%%

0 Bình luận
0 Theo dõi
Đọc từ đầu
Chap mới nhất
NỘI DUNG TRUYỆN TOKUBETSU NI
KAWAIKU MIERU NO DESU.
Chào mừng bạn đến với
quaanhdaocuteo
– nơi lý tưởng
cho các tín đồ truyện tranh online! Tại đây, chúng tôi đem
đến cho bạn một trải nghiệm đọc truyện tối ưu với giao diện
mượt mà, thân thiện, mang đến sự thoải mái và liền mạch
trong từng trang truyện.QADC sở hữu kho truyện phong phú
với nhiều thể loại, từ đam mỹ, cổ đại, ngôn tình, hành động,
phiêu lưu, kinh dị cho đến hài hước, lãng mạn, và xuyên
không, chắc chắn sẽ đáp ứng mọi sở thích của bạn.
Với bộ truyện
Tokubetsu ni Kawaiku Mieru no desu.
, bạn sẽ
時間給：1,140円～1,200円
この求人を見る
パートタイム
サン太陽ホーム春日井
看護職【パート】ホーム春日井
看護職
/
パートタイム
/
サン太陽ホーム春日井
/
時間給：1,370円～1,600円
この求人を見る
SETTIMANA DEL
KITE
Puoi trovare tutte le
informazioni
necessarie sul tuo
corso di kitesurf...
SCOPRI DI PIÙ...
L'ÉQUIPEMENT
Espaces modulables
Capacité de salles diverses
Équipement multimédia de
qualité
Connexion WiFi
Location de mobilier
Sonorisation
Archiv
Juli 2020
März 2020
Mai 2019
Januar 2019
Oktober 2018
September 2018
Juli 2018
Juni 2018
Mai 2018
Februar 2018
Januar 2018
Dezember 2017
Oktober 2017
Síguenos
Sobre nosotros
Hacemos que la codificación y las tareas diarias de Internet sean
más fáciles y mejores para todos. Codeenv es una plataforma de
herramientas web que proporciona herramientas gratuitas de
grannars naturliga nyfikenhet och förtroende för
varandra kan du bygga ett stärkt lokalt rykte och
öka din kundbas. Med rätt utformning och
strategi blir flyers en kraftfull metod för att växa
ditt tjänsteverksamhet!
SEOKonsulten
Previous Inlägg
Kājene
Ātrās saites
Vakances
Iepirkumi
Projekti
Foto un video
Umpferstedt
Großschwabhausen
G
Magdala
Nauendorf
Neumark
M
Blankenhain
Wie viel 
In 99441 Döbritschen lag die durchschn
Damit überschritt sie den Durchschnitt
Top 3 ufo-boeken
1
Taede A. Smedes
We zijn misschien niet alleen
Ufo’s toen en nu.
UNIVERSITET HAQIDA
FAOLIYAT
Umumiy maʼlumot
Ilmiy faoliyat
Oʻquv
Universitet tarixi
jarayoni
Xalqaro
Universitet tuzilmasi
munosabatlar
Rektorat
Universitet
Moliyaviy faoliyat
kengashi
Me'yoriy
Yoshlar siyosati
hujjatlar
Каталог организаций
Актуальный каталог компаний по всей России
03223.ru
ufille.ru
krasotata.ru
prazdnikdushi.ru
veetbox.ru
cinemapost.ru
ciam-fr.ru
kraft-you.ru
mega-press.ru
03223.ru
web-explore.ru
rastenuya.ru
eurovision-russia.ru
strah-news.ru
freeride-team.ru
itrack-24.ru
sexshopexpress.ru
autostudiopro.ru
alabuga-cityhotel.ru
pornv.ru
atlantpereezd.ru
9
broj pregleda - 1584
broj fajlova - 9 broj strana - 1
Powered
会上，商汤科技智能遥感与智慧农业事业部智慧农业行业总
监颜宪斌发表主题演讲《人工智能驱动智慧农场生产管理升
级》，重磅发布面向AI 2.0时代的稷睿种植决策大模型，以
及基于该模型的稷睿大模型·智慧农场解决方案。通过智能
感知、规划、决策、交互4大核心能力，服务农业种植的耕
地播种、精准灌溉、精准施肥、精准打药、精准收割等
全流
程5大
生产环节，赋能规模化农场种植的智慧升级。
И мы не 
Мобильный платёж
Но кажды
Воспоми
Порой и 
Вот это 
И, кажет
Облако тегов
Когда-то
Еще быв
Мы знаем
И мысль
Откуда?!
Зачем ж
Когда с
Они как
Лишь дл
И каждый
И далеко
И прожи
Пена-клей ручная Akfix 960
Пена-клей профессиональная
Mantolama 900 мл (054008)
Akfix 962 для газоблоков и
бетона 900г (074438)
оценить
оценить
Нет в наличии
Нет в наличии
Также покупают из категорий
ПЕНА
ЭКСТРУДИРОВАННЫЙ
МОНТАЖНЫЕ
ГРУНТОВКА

%%

[Work instruction]: Take the lines above and print them exactly.

[Answer to this task]:
0 Bình luận
0 Theo dõi
Đọc từ đầu
Chap mới nhất
NỘI DUNG TRUYỆN TOKUBETSU NI
KAWAIKU MIERU NO DESU.
Chào mừng bạn đến với
quaanhdaocuteo
– nơi lý tưởng
cho các tín đồ truyện tranh online! Tại đây, chúng tôi đem
đến cho bạn một trải nghiệm đọc truyện tối ưu với giao diện
mượt mà, thân thiện, mang đến sự thoải mái và liền mạch
trong từng trang truyện.QADC sở hữu kho truyện phong phú
với nhiều thể loại, từ đam mỹ, cổ đại, ngôn tình, hành động,
phiêu lưu, kinh dị cho đến hài hước, lãng mạn, và xuyên
không, chắc chắn sẽ đáp ứng mọi sở thích của bạn.
Với bộ truyện
Tokubetsu ni Kawaiku Mieru no desu.
, bạn sẽ
時間給：1,140円～1,200円
この求人を見る
パートタイム
サン太陽ホーム春日井
看護職【パート】ホーム春日井
看護職
/
パートタイム
/
サン太陽ホーム春日井
/
時間給：1,370円～1,600円
この求人を見る
SETTIMANA DEL
KITE
Puoi trovare tutte le
informazioni
necessarie sul tuo
corso di kitesurf...
SCOPRI DI PIÙ...
L'ÉQUIPEMENT
Espaces modulables
Capacité de salles diverses
Équipement multimédia de
qualité
Connexion WiFi
Location de mobilier
Sonorisation
Archiv
Juli 2020
März 2020
Mai 2019
Januar 2019
Oktober 2018
September 2018
Juli 2018
Juni 2018
Mai 2018
Februar 2018
Januar 2018
Dezember 2017
Oktober 2017
Síguenos
Sobre nosotros
Hacemos que la codificación y las tareas diarias de Internet sean
más fáciles y mejores para todos. Codeenv es una plataforma de
herramientas web que proporciona herramientas gratuitas de
grannars naturliga nyfikenhet och förtroende för
varandra kan du bygga ett stärkt lokalt rykte och
öka din kundbas. Med rätt utformning och
strategi blir flyers en kraftfull metod för att växa
ditt tjänsteverksamhet!
SEOKonsulten
Previous Inlägg
Kājene
Ātrās saites
Vakances
Iepirkumi
Projekti
Foto un video
Umpferstedt
Großschwabhausen
G
Magdala
Nauendorf
Neumark
M
Blankenhain
Wie viel 
In 99441 Döbritschen lag die durchschn
Damit überschritt sie den Durchschnitt
Top 3 ufo-boeken
1
Taede A. Smedes
We zijn misschien niet alleen
Ufo’s toen en nu.
UNIVERSITET HAQIDA
FAOLIYAT
Umumiy maʼlumot
Ilmiy faoliyat
Oʻquv
Universitet tarixi
jarayoni
Xalqaro
Universitet tuzilmasi
munosabatlar
Rektorat
Universitet
Moliyaviy faoliyat
kengashi
Me'yoriy
Yoshlar siyosati
hujjatlar
Каталог организаций
Актуальный каталог компаний по всей России
03223.ru
ufille.ru
krasotata.ru
prazdnikdushi.ru
veetbox.ru
cinemapost.ru
ciam-fr.ru
kraft-you.ru
mega-press.ru
03223.ru
web-explore.ru
rastenuya.ru
eurovision-russia.ru
strah-news.ru
freeride-team.ru
itrack-24.ru
sexshopexpress.ru
autostudiopro.ru
alabuga-cityhotel.ru
pornv.ru
atlantpereezd.ru
9
broj pregleda - 1584
broj fajlova - 9 broj strana - 1
Powered
会上，商汤科技智能遥感与智慧农业事业部智慧农业行业总
监颜宪斌发表主题演讲《人工智能驱动智慧农场生产管理升
级》，重磅发布面向AI 2.0时代的稷睿种植决策大模型，以
及基于该模型的稷睿大模型·智慧农场解决方案。通过智能
感知、规划、决策、交互4大核心能力，服务农业种植的耕
地播种、精准灌溉、精准施肥、精准打药、精准收割等
全流
程5大
生产环节，赋能规模化农场种植的智慧升级。
И мы не 
Мобильный платёж
Но кажды
Воспоми
Порой и 
Вот это 
И, кажет
Облако тегов
Когда-то
Еще быв
Мы знаем
И мысль
Откуда?!
Зачем ж
Когда с
Они как
Лишь дл
И каждый
И далеко
И прожи
Пена-клей ручная Akfix 960
Пена-клей профессиональная
Mantolama 900 мл (054008)
Akfix 962 для газоблоков и
бетона 900г (074438)
оценить
оценить
Нет в наличии
Нет в наличии
Также покупают из категорий
ПЕНА
ЭКСТРУДИРОВАННЫЙ
МОНТАЖНЫЕ
ГРУНТОВКА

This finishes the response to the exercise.